Le piège du vendredi : vouloir voir Joy Crookes (soul britannique) et Cocanha (musique occitane) impose souvent de sacrifier un créneau sur la scène principale. Identifier ses deux priorités absolues avant d’arriver évite de courir entre les scènes sans rien voir correctement.

Samedi 18 juillet : gérer le choc Aya Nakamura, Mika, Interpol
Le samedi pose le dilemme le plus net de la programmation 2026. Aya Nakamura et Mika, deux artistes à forte dimension spectacle, occupent des créneaux stratégiques sur Glenmor. Interpol, de son côté, attire un public rock alternatif qui ne se retrouve pas forcément dans les deux premiers.
Le samedi demande de choisir son camp tôt. Trois parcours se distinguent :
Le parcours électronique fonctionne autour de Nico Moreno puis Cassius puis Yelle. Nico Moreno pose une techno abrasive, Cassius ramène vers la french touch dansante, et Yelle clôt sur un électro-pop festif. Ce trio forme un enchaînement homogène qui évite la scène Glenmor aux heures de pointe.
Le parcours pop-world passe par Dub Inc, Asfar Shamsi et Djazia Satour. Ces trois noms partagent un ancrage dans les musiques du monde avec des degrés de danceability croissants.
Le parcours spectacle pur assume de rester sur Glenmor pour Mika puis Aya Nakamura, en acceptant de sacrifier Interpol. L’inverse fonctionne aussi : Interpol puis retour rapide pour la fin d’Aya Nakamura, si la proximité des scènes le permet.
Le samedi soir propose aussi le fest-noz avec Enneade, Zord, Kelt’Duo et Maden, un enchaînement clé en main qui ne demande aucune planification puisque les quatre groupes jouent au même endroit.
Dimanche 19 juillet : fermer le festival avec le bon rythme
Le dimanche aligne Orelsan, Vanessa Paradis, Rilès, Feu! Chatterton, Xavier Rudd et Miossec. La fatigue de trois jours de festival pèse sur les choix.
L’enchaînement le plus fluide pour un dernier jour repose sur Feu! Chatterton puis Vanessa Paradis puis Orelsan. Feu! Chatterton offre un rock français sophistiqué qui monte en intensité, Vanessa Paradis apporte une respiration pop nostalgique, et Orelsan ferme sur l’énergie rap que la scène Glenmor attend pour conclure.
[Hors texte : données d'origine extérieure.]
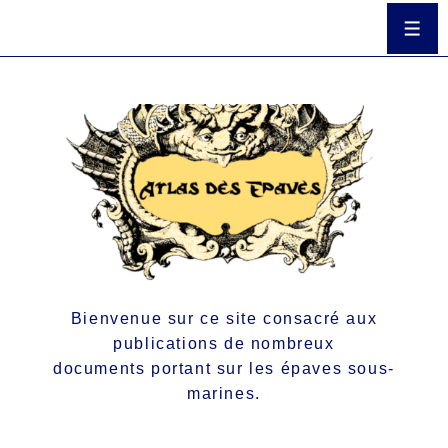
Bienvenue sur ce site consacré aux
publications de nombreux
documents portant sur les épaves sous-
marines.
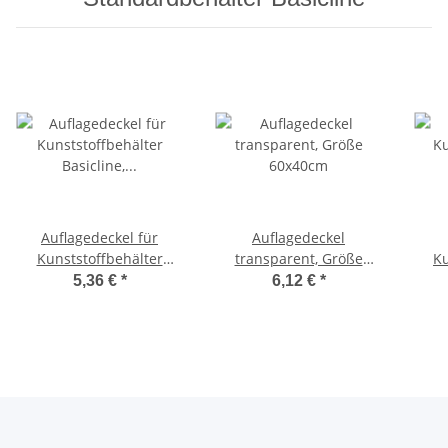
Auflagedeckel für
Auflagedeckel
Kunststoffbehälter
transparent, Größe
Ku
Basicline, Größe
60x40cm
Gr
5,36 €
*
6,12 €
*
60x40cm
Pour un dimanche plus roots, Xavier Rudd puis Miossec puis Suzane trace un chemin du folk australien au rock breton puis à l’électro-chanson. Trois univers différents, mais une même énergie de scène portée par des artistes habitués à jouer en festival.
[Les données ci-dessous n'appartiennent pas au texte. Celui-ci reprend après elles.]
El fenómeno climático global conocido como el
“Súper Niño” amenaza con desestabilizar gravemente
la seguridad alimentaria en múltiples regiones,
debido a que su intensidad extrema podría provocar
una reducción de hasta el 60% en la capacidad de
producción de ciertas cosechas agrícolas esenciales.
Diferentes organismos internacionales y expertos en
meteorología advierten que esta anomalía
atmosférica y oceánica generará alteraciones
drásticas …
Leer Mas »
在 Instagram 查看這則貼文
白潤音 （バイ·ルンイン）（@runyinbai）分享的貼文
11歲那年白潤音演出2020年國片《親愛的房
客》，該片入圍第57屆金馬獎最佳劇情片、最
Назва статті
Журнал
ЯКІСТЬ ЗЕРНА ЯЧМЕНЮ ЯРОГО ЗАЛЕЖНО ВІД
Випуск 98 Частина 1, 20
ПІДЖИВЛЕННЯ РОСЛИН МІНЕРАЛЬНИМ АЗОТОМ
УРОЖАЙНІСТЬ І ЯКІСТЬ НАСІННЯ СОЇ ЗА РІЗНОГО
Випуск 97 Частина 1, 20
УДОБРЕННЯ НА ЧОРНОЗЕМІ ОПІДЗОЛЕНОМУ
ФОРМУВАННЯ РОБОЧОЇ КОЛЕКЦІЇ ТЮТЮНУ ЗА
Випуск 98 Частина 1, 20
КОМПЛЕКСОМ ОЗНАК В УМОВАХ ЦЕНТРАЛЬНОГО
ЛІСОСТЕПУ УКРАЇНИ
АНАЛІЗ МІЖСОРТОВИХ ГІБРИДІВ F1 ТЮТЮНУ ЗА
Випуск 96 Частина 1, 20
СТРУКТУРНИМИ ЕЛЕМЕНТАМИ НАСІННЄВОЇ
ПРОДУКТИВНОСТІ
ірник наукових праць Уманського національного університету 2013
Rilès et 47 Ter conviennent mieux en début d’après-midi, quand le corps a besoin de se remettre en mouvement progressivement. Tomora et Danyl, artistes en développement, méritent le détour pour leur fraîcheur scénique, surtout si le créneau précède un passage en Glenmor.
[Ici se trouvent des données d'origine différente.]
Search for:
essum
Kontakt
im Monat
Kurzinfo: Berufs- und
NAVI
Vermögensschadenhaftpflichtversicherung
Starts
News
La programmation des Vieilles Charrues 2026 récompense ceux qui acceptent de faire des choix nets plutôt que de papillonner entre toutes les scènes. Le déploiement d’Auracast sur Glenmor a ajouté une option technique concrète pour les marathons de headliners. Les horaires précis, consultables sur l’application du festival ou sur les outils communautaires comme Clashfinder, restent le dernier maillon pour transformer ces enchaînements en parcours réellement praticables.